◆ **Required action**
Provide a character-exact reproduction of the lines from the line with "and return to a calm state after stress. This" to the end of the entries.

━━━━━━━━━━━━━━━━━━━━

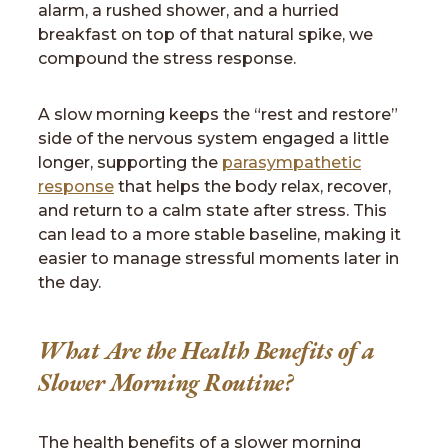
alarm, a rushed shower, and a hurried
breakfast on top of that natural spike, we
compound the stress response.
A slow morning keeps the “rest and restore”
side of the nervous system engaged a little
longer, supporting the
parasympathetic
response
that helps the body relax, recover,
and return to a calm state after stress. This
can lead to a more stable baseline, making it
easier to manage stressful moments later in
the day.
What Are the Health Benefits of a
Slower Morning Routine?
The health benefits of a slower morning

━━━━━━━━━━━━━━━━━━━━

◆ **Answer box**
and return to a calm state after stress. This
can lead to a more stable baseline, making it
easier to manage stressful moments later in
the day.
What Are the Health Benefits of a
Slower Morning Routine?
The health benefits of a slower morning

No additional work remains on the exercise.